Exercise | Retype every entry word for word. Omit the pictures.
── Entries shown
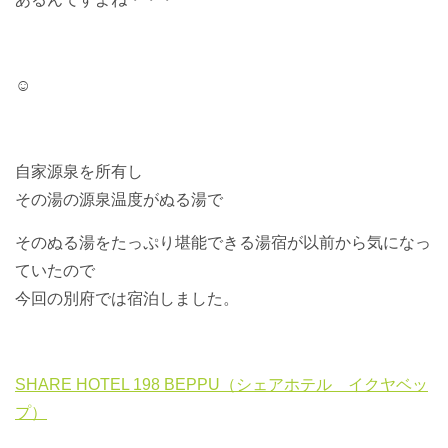
☺️
自家源泉を所有し
その湯の源泉温度がぬる湯で
そのぬる湯をたっぷり堪能できる湯宿が以前から気になっ
ていたので
今回の別府では宿泊しました。
SHARE HOTEL 198 BEPPU（シェアホテル イクヤベッ
プ）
────
Task solution |
☺️
自家源泉を所有し
その湯の源泉温度がぬる湯で
そのぬる湯をたっぷり堪能できる湯宿が以前から気になっ
ていたので
今回の別府では宿泊しました。
SHARE HOTEL 198 BEPPU（シェアホテル イクヤベッ
プ）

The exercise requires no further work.